Una ley le dará respaldo al modelo de regionalización
El gobierno de la provincia de Neuquén presentó, este martes, en la Legislatura un proyecto para crear el “Plan Provincial de Regionalización”. Según se indicó al respecto, está orientado a implementar un modelo de gestión cercano a los gobiernos locales y a la ciudadanía, que revierta los desequilibrios territoriales vigentes. Es, en realidad, una norma que vendrá a ratificar el rumbo por el que -desde el primer momento- transita la gestión que conduce el gobernador Rolando Figueroa.
La iniciativa crea siete regiones: los Lagos del Sur, Alto Neuquén, del Pehuén, Vaca Muerta, del Limay, de la Comarca y Confluencia para diagramar, con enfoque regional, estrategias de desarrollo y canalización de la inversión pública, que permitan un desarrollo integral, equitativo y ecuánime al interior de todo el territorio neuquino. La medida no altera la división en Departamentos de la provincia.
El articulado indica que el objetivo es poner en marcha un nuevo modelo de gestión gubernamental que promueva mayor inclusión, integración, competitividad, sostenibilidad y equilibrio en toda la provincia. Basado en una mirada federal prevé, por ejemplo, la desconcentración administrativa provincial, la plena participación de los actores políticos locales y la planificación estratégica conjunta.
La medida apunta a revertir los desequilibrios territoriales y poblacionales, abordar y subsanar el déficit de equipamiento e infraestructura y priorizar desde los territorios los proyectos estratégicos y dinamizadores de cada región. Además, pretende formular, diseñar y adoptar políticas, programas y proyectos que garanticen el fortalecimiento institucional, así como el desarrollo regional y local.
En los fundamentos, el gobernador retoma datos estadísticos del censo nacional que evidencian los elevados índices de incremento de la población en zonas particulares de Neuquén -segunda jurisdicción con mayor crecimiento poblacional-, como lo son Vaca Muerta con el 37%, Los Lagos con 34% y la Confluencia con un 29% de crecimiento.

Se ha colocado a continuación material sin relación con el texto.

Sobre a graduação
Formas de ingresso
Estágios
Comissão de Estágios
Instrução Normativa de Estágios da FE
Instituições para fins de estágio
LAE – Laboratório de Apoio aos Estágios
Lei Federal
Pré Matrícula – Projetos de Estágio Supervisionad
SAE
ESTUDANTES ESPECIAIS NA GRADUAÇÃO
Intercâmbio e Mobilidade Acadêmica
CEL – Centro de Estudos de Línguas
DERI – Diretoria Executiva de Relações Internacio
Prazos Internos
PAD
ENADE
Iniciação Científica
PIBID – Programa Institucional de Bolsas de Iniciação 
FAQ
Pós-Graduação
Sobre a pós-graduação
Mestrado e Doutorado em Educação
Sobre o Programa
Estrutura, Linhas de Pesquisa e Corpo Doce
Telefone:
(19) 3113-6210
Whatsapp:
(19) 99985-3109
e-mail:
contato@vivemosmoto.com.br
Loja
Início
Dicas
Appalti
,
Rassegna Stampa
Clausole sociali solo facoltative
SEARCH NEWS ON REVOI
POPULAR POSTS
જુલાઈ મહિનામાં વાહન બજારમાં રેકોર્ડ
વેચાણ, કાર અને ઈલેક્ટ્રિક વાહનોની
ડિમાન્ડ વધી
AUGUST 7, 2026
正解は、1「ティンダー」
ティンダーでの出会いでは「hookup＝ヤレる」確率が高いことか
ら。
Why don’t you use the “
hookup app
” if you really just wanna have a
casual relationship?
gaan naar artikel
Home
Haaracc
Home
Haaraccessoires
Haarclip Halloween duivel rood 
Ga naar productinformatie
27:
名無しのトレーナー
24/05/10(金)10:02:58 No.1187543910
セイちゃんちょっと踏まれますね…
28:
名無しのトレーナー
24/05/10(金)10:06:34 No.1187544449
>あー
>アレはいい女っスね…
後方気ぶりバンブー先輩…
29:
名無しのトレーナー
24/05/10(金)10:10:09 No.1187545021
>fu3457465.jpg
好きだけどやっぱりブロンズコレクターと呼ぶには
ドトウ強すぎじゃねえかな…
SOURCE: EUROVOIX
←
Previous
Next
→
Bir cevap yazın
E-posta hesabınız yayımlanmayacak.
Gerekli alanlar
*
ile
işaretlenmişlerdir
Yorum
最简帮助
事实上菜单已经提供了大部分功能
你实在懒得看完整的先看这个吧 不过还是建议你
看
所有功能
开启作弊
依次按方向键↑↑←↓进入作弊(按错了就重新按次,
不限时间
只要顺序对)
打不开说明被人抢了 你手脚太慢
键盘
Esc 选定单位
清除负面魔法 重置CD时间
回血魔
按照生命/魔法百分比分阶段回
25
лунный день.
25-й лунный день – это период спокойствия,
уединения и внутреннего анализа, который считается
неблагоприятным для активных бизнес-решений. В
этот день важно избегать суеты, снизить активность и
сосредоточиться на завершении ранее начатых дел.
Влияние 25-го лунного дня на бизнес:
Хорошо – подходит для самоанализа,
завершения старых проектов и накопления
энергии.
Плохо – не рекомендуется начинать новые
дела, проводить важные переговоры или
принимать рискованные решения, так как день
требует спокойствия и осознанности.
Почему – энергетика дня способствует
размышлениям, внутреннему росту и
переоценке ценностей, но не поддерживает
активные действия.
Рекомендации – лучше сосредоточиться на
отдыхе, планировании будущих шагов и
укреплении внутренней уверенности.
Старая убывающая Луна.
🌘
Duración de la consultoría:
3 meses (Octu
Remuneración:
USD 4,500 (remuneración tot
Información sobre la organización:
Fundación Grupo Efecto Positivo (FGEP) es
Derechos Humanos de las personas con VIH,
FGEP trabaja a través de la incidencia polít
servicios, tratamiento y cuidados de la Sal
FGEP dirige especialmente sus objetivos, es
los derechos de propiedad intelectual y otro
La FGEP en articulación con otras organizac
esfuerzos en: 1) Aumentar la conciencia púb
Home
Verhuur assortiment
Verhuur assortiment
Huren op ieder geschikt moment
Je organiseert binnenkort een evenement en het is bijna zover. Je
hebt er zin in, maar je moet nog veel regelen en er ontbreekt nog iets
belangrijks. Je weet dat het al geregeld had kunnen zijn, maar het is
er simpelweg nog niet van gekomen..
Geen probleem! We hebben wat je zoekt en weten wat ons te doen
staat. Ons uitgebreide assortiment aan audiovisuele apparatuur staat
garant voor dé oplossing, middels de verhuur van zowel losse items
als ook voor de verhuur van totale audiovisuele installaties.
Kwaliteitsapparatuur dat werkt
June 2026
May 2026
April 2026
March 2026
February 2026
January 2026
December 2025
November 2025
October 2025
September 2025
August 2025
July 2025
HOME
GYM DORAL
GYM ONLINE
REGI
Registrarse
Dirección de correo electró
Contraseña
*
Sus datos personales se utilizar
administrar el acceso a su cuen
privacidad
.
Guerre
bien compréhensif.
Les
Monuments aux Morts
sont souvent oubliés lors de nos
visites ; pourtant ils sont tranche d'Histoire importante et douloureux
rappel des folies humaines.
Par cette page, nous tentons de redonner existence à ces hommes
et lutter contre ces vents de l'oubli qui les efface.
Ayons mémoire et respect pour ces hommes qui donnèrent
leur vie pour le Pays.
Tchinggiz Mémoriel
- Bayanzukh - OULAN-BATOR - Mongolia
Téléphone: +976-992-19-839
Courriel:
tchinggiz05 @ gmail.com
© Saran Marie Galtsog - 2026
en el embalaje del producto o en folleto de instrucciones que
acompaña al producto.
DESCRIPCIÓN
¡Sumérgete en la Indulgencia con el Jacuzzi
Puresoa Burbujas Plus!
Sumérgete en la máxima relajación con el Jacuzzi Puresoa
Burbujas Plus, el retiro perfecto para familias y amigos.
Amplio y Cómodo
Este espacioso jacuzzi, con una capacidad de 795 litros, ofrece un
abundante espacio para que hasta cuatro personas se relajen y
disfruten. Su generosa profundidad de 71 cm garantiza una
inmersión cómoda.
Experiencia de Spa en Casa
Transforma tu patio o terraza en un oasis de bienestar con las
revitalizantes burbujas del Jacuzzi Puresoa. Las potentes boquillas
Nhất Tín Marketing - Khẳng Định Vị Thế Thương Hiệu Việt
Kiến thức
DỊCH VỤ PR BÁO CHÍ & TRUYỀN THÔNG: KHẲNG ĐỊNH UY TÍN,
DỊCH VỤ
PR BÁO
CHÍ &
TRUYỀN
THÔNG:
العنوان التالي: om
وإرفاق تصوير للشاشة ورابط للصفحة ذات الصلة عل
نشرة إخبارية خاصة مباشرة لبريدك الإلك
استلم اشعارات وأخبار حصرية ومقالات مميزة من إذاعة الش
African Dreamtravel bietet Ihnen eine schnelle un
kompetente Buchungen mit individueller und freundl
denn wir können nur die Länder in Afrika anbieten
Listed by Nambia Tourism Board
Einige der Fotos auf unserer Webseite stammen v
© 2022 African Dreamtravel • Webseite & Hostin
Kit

Tales datos dan cuenta de “las asimetrías a nivel regional” con la consolidación, por un lado, de áreas más pujantes y dinámicas, que son fuertemente pobladas y en permanente crecimiento mientras que, por otro lado, persisten zonas con mayor déficit de infraestructura y servicios, con menor dinamismo económico y productivo y con condiciones de vida desventajosas frente a las grandes urbes.